KelSolaar/barten.py

## barten.py
# https://pure.tue.nl/ws/files/1613279/9901043.pdf
#http://car.france3.mars.free.fr/Formation%20INA%20HD/HDTV/HDTV%20%202007%20v35/SMPTE%20normes%20et%20confs/Contrastm.pdf
# %%
from __future__ import division

import matplotlib.pyplot as plt
import numpy as np
from colour.utilities import as_float_array
from colour.plotting import colour_style, plot_single_function

colour_style()


def photon_conversion_factor():
    """
    Mmmh, tasty stuff to be done.
    """

    pass


def optical_MTF_Barten1999(u, sigma=0.5):
    """

    Parameters
    ----------
    u : numeric or array_like
        Spatial frequency :math:`u`.
    sigma : numeric or array_like, optional
        Standard deviation :math:`\sigma` of the line-spread function resulting
        from the convolution of the different elements of the convolution
        process.
    """

    u = as_float_array(u)
    sigma = as_float_array(sigma)

    return np.exp(-2 * np.pi**2 * sigma**2 * u**2)

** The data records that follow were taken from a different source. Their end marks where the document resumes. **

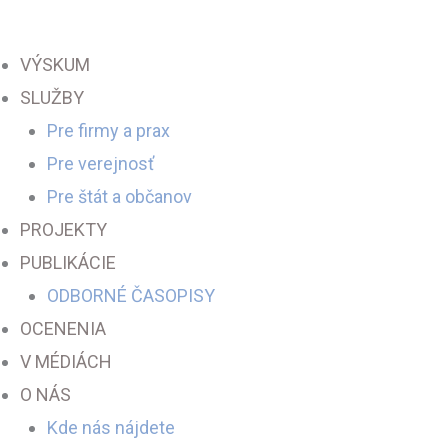
Preskočiť
na
VÝSKUM
obsah
SLUŽBY
Pre firmy a prax
Pre verejnosť
Pre štát a občanov
PROJEKTY
PUBLIKÁCIE
ODBORNÉ ČASOPISY
OCENENIA
V MÉDIÁCH
O NÁS
Kde nás nájdete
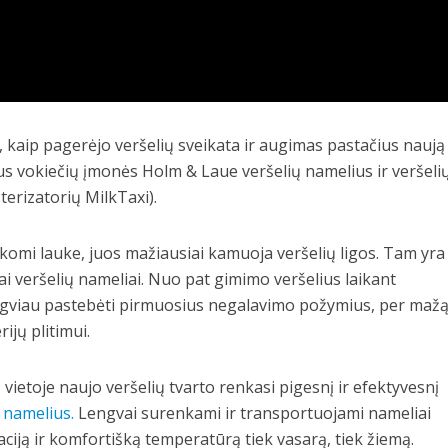
kaip pagerėjo veršelių sveikata ir augimas pastačius naują
ius vokiečių įmonės Holm & Laue veršelių namelius ir veršeli
erizatorių MilkTaxi).
laikomi lauke, juos mažiausiai kamuoja veršelių ligos. Tam yra
niai veršelių nameliai. Nuo pat gimimo veršelius laikant
ngviau pastebėti pirmuosius negalavimo požymius, per maž
rijų plitimui.
vietoje naujo veršelių tvarto renkasi pigesnį ir efektyvesnį
 namelius.
Lengvai surenkami ir transportuojami nameliai
iaciją ir komfortišką temperatūrą tiek vasarą, tiek žiemą.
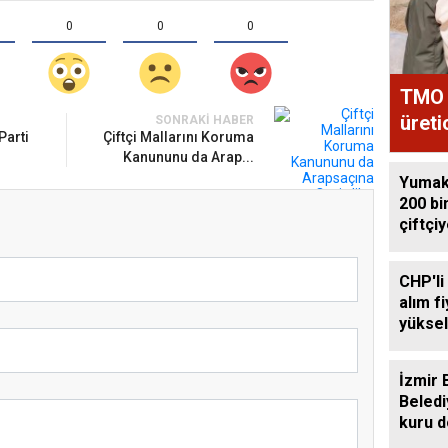
0
0
0
TMO 
üreti
SONRAKI HABER
Parti
Çiftçi Mallarını Koruma
Kanununu da Arap...
Yumakl
200 bi
çiftçi
CHP'li
alım f
yüksel
İzmir 
Beledi
kuru 
destek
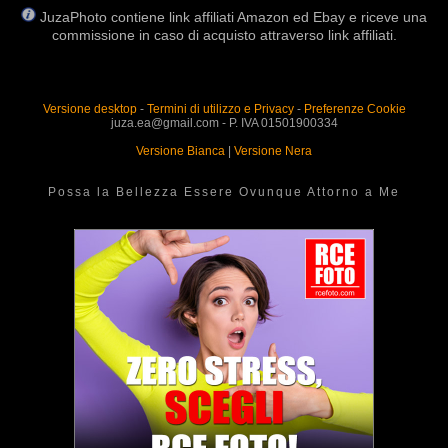
JuzaPhoto contiene link affiliati Amazon ed Ebay e riceve una
commissione in caso di acquisto attraverso link affiliati.
Versione desktop
-
Termini di utilizzo e Privacy
-
Preferenze Cookie
juza.ea@gmail.com - P. IVA 01501900334
Versione Bianca
|
Versione Nera
Possa la Bellezza Essere Ovunque Attorno a Me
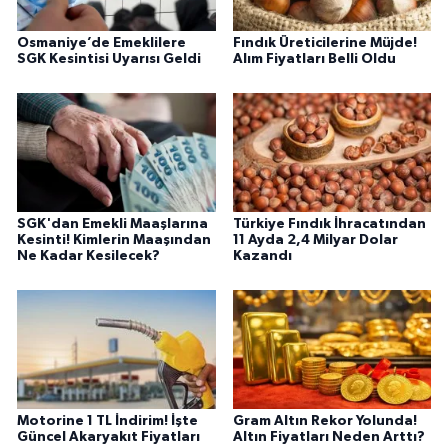
Osmaniye’de Emeklilere
Fındık Üreticilerine Müjde!
SGK Kesintisi Uyarısı Geldi
Alım Fiyatları Belli Oldu
SGK'dan Emekli Maaşlarına
Türkiye Fındık İhracatından
Kesinti! Kimlerin Maaşından
11 Ayda 2,4 Milyar Dolar
Ne Kadar Kesilecek?
Kazandı
Motorine 1 TL İndirim! İşte
Gram Altın Rekor Yolunda!
Güncel Akaryakıt Fiyatları
Altın Fiyatları Neden Arttı?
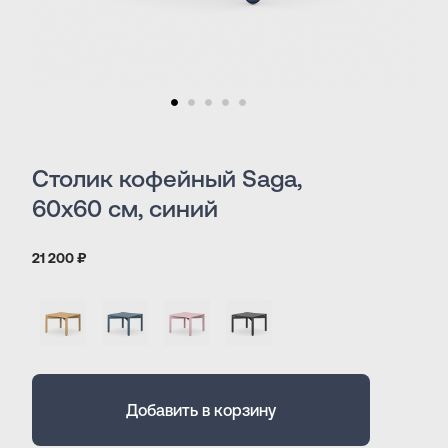
Столик кофейный Saga,
60х60 см, синий
21 200 ₽
Добавить в корзину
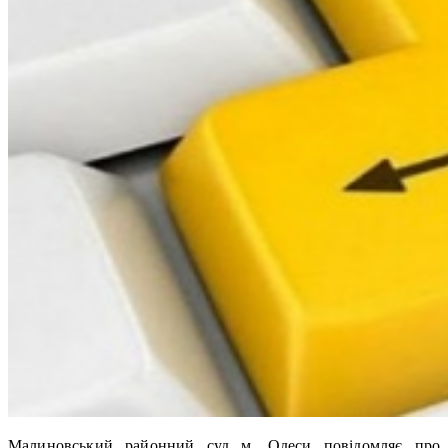
Малиновський районний суд м. Одеси повідомляє про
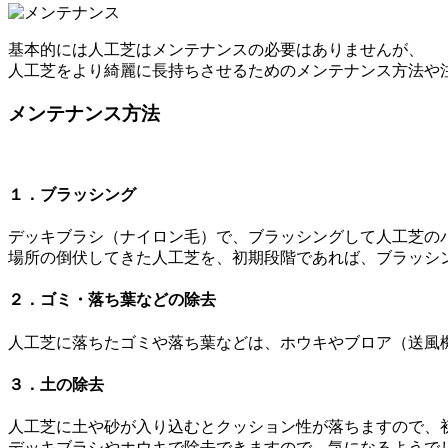
基本的には人工芝はメンテナンスの必要はありませんが、
人工芝をより綺麗に長持ちさせるためのメンテナンス方法や
メンテナンス方法
１．ブラッシング
デッキブラシ（ナイロン毛）で、ブラッシングして人工芝の
場所の倒伏してきた人工芝を、初期段階であれば、ブラッシ
２．ゴミ・落ち葉などの除去
人工芝に落ちたゴミや落ち葉などは、ホウキやブロア（送風
３．土の除去
人工芝に土や砂が入り込むとクッション性が落ちますので、
デッキブラシやホウキで除去できますので、気になるようで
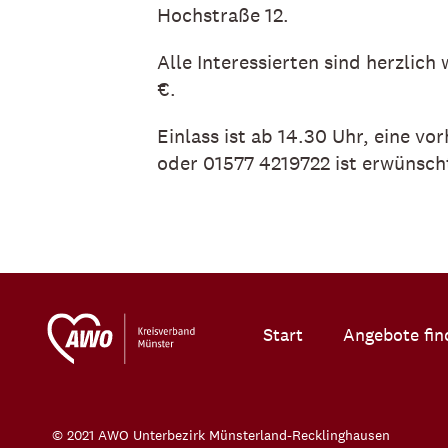
Hochstraße 12.
Alle Interessierten sind herzlic
€.
Einlass ist ab 14.30 Uhr, eine
oder 01577 4219722 ist erwünsch
Start
Angebote fin
© 2021 AWO Unterbezirk Münsterland-Recklinghausen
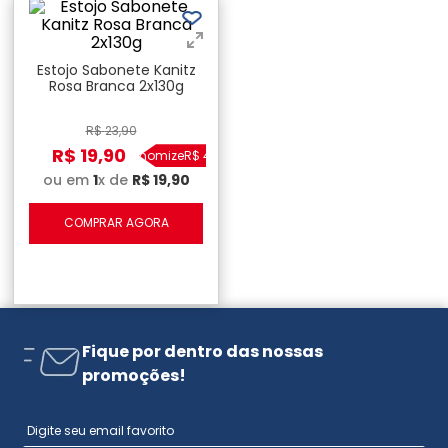
Estojo Sabonete Kanitz
Rosa Branca 2x130g
R$
23
,
90
R$
19
,
90
Economize
R$
4
,
00
ou em
1
x de
R$
19
,
90
COMPRAR AGORA
Fique por dentro das nossas
promoções!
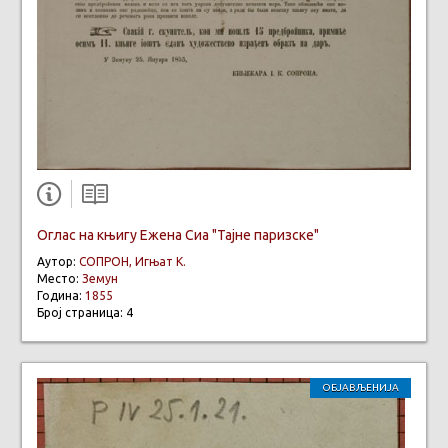
Оглас на књигу Ежена Сиа "Тајне паризске"
Аутор:
СОПРОН, Игњат К.
Место:
Земун
Година:
1855
Број страница: 4
ОБЈАВЉЕНИЈА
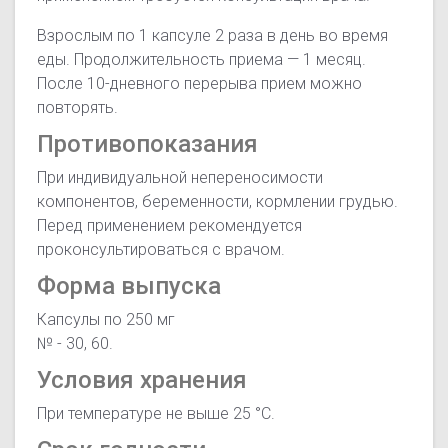
Взрослым по 1 капсуле 2 раза в день во время
еды. Продолжительность приема — 1 месяц.
После 10-дневного перерыва прием можно
повторять.
Противопоказания
При индивидуальной непереносимости
компонентов, беременности, кормлении грудью.
Перед применением рекомендуется
проконсультироваться с врачом.
Форма выпуска
Капсулы по 250 мг
№
- 30, 60.
Условия хранения
При температуре не выше 25 °C.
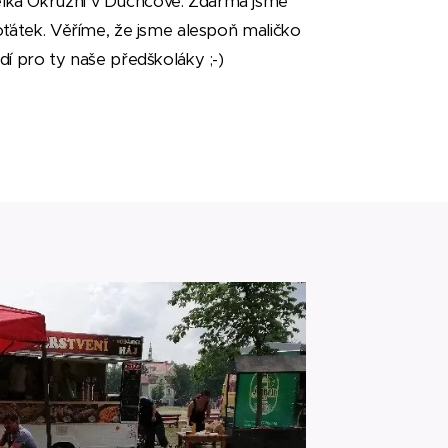
elká Okružní v Duchcově. Zdarma jsme
Koťátek. Věříme, že jsme alespoň maličko
edí pro ty naše předškoláky ;-)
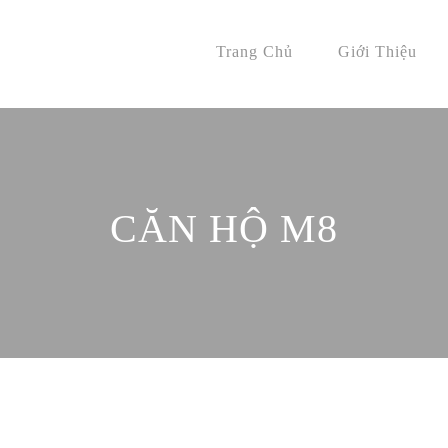
Trang Chủ
Giới Thiệu
CĂN HỘ M8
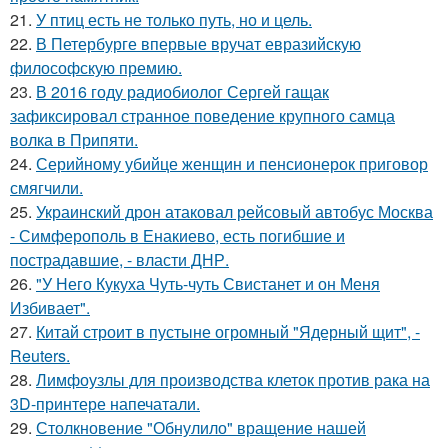
21.
У птиц есть не только путь, но и цель.
22.
В Петербурге впервые вручат евразийскую
философскую премию.
23.
В 2016 году радиобиолог Сергей гащак
зафиксировал странное поведение крупного самца
волка в Припяти.
24.
Серийному убийце женщин и пенсионерок приговор
смягчили.
25.
Украинский дрон атаковал рейсовый автобус Москва
- Симферополь в Енакиево, есть погибшие и
пострадавшие, - власти ДНР.
26.
"У Него Кукуха Чуть-чуть Свистанет и он Меня
Избивает".
27.
Китай строит в пустыне огромный "Ядерный щит", -
Reuters.
28.
Лимфоузлы для производства клеток против рака на
3D-принтере напечатали.
29.
Столкновение "Обнулило" вращение нашей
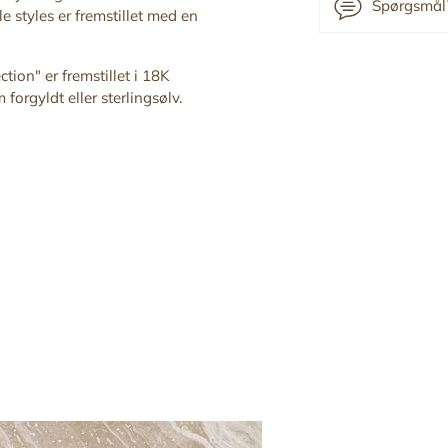
Spørgsmål?
e styles er fremstillet med en
Tilføj
ction" er fremstillet i 18K
produkt
forgyldt eller sterlingsølv.
til
din
indkøbskurv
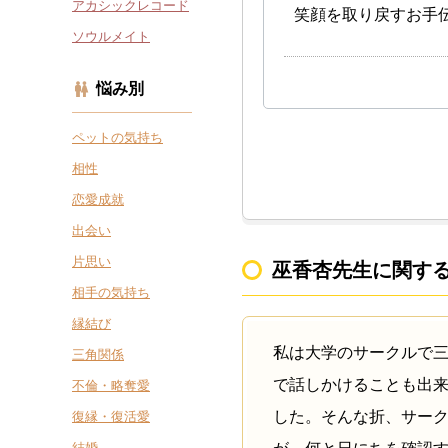
アカシックレコード
笑顔を取り戻すお手
ソウルメイト
悩み別
ペットの気持ち
相性
恋愛成就
出会い
片思い
巫香杏先生に関す
相手の気持ち
縁結び
私は大学のサークルで
三角関係
で話しかけることも出来
不倫・略奪愛
した。そんな折、サー
復縁・復活愛
結婚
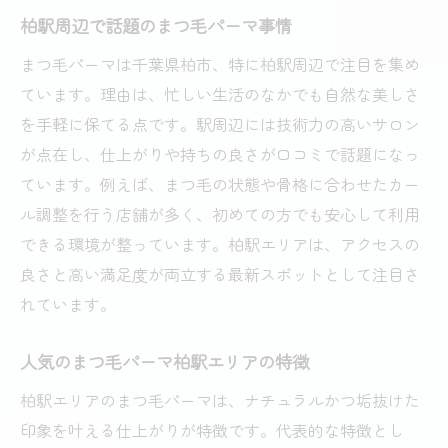
柏駅周辺で話題のまつ毛パーマ事情
まつ毛パーマは千葉県柏市、特に柏駅周辺で注目を集め
ています。理由は、忙しい生活のなかでも自然な美しさ
を手軽に保てる点です。駅周辺には技術力の高いサロン
が点在し、仕上がりや持ちの良さが口コミで話題になっ
ています。例えば、まつ毛の状態や骨格に合わせたカー
ル調整を行う店舗が多く、初めての方でも安心して利用
できる環境が整っています。柏駅エリアは、アクセスの
良さと高い満足度が両立する最新スポットとして注目さ
れています。
人気のまつ毛パーマ柏駅エリアの特徴
柏駅エリアのまつ毛パーマは、ナチュラルかつ垢抜けた
印象を叶える仕上がりが特徴です。代表的な特徴とし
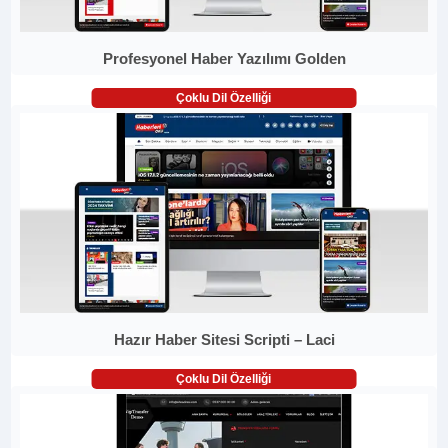
Profesyonel Haber Yazılımı Golden
Çoklu Dil Özelliği
Hazır Haber Sitesi Scripti – Laci
Çoklu Dil Özelliği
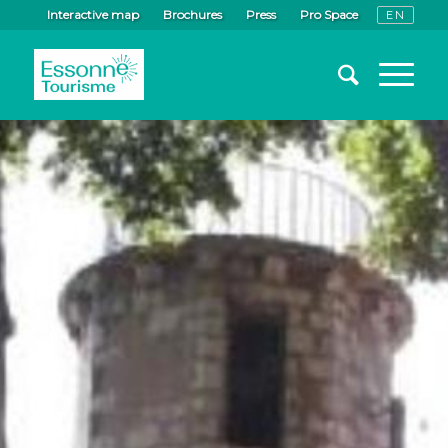
Interactive map
Brochures
Press
Pro Space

def pupil_diameter_Barten1999(L, X_0):
    """

    Parameters
    ----------
    L : numeric or array_like
        Average luminance :math:`L` in :math:`cd/m^2`.
    X_0 : numeric or array_like
        Angular size of the object :math:`X_0` in degrees.
    """

    return 5 - 3 * np.tanh(0.4 * np.log(L * X_0**2 / 40**2))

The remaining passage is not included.